Sound, form and function, ludology and narratology

Sound can serve many different functions to a player. These can be roughly divided into three
categories: inform, entertain and immerse (Andersen et al, 2021). These distinctions are not hard
lined, a sound can serve multiple functions. Informing sounds are mostly direct feedback from player
actions such as gun sounds when shooting or footstep sounds while moving a character. Entertaining
sound holds the attention of the player and provides them a form of fun, while immersing sound
serves to heighten immersion with the given scene in game. Some see this division as the age-old
ludology vs narratology in gaming, informing sound being the ludic side, but more recently this
division is becoming less distinct (Kokonis, 2015). In their article ‘The Reality Paradox’ Richard
Stevens and Dave Raybould add another functional space in their framework to categorize sound:
the range of listeners (Stevens and Raybould, 2015) (see Figure 1). They explain the range of this
framework as follows:

  • Narrative: Audio that draws us into a fictional world or narrative.
  • Ludic: Audio that provides information to help the player achieve, or motivate the player towards
    achieving, mastery.
  • Social: Audio that is heard by all agents/entities in the game.
  • Personal: Audio that is heard only by the player.
Figure 1: soundtype framework

Most of these categories encompass only ‘authentic sound’, meaning sounds that are identifiable
with the real world. From the article: “…the ambient sounds (socio-narrative), voice-over-type
instructional speech directed at the player from their fictional superiors (ego-narrative), playergenerated sounds (such as footsteps) that serve a ludic function to others in alerting them to the
player’s location (socio-ludic), and of course, the instructional, notification, feedback, and
orientation sounds, which are heard only by the player, and which we can now identify as being “ego
ludic”. They argue that it’s the presence of these ego-ludic sounds that makes games sound like
games. This would mean that these are the sounds with the highest impact on player experience,
and thus the sounds to focus on in our test game.

The prototype

To test how big of an impact sound has on the experience of the player I made a small prototype to
test some assumptions. I chose to make a prototype because I had no other games available in a
playable state. A different solution I briefly explored was to have testers test some of their favourite
games at home; with and without specific audio categories active.
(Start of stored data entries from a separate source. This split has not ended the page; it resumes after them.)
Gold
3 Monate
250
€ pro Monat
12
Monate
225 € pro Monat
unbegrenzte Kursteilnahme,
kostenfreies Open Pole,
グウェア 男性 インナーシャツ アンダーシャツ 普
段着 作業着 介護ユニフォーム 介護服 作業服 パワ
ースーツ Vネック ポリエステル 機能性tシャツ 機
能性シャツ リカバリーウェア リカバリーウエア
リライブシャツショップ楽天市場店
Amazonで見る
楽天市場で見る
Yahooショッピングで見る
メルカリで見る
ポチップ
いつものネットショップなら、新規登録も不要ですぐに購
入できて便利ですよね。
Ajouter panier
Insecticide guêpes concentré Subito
Most games give the player some
control over different categories, with separate sliders for the background music, SFX and others.
This would also give me a baseline of sound/no sound differences, but I opted against it because of a
few reasons. The first being that these games would have vastly different soundscapes. A
multiplayer game might invest more of its sounds in the socio-ludic sphere whereas a single player
game might not have any socio-ludic sounds at all. This, combined with the fact that every game
volume-slider may impact sounds differently, led me to believe making my own prototype would
give me more uniform results.

Version 1 of the prototype

The first version of my prototype was a 2D brick breaker clone. The reason I chose this format was
because its quick to make and the learning curve is very shallow; meaning people will know what to
do in-game very quickly. This makes for fast prototyping and easy testing.
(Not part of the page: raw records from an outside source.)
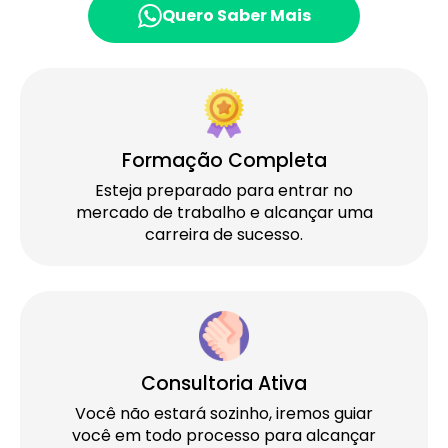
Quero Saber Mais
Formação Completa
Esteja preparado para entrar no
mercado de trabalho e alcançar uma
carreira de sucesso.
Consultoria Ativa
Você não estará sozinho, iremos guiar
você em todo processo para alcançar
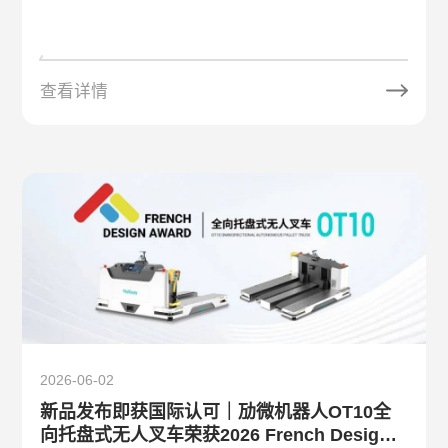
查看详情
2026-06-02
新品发布即获国际认可｜劢微机器人OT10全
向托盘式无人叉车荣获2026 French Design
Fig. 3: Soundsettings for prototype 1
Fig. 2: Screenshot of the first prototype

Fig.4: The method used to play audiofiles

While making the soundscape for this prototype and having my teammates playtest it for a little bit I figured it might not be the best fit for my research. The main reason being the maximum number of sounds available without adding a lot of mechanics; the ball bounce, paddle movement, block breaking and ball reset bringing the total up to four. Other sounds are possible (e.g. combo sounds, different types of blocks) but require more time spent programming for minimal added options. This defeats the main purpose of fast prototyping.

Other reasons were the lack of direct feedback moments for player action (the player has only one mechanic available to them: moving the paddle) and the fact all moral connotations were challenge based. This means that everything that is ‘good’ or ‘bad’ is based on completing/failing the challenge of clearing the blocks. While this is a minor problem when testing for immersion, testing for any positive or negative affect will be harder.

The last issue is the practicality of this system. Because this barebones system of playing audio requires every sound file to be hardcoded in a script to be played. This would mean a lot of redundant work when changing audio files or expanding the prototype. It also needs every sound to be adjusted manually in the project for the equalization to be correct. This means that instead of changing the sound properties in a prefab or separate object in our assets, we would need to go the object that plays the sound to change it.

Version 2 of the prototype

The prototype I chose to test with is a 2D platformer. I thought this would give me the best combination of different types of sound, timing and context. Adding new sounds can be done quite easily and quickly by adding new enemies or environmental components.

Figure 5: the prototype level

To incorporate audio in this prototype I used Unity’s ‘Open Project 1’ assets for their highly reusable scriptable objects (SO). This allows me to have quicker access to audio mixing and placement in the scene by pooling the configurations in a single place. Using one of these Scriptable Objects makes it possible to save multiple configurations of sound properties and assigning them to different sounds. This saves me batches of time going into every sound and altering the pitch or volume when testing or finetuning.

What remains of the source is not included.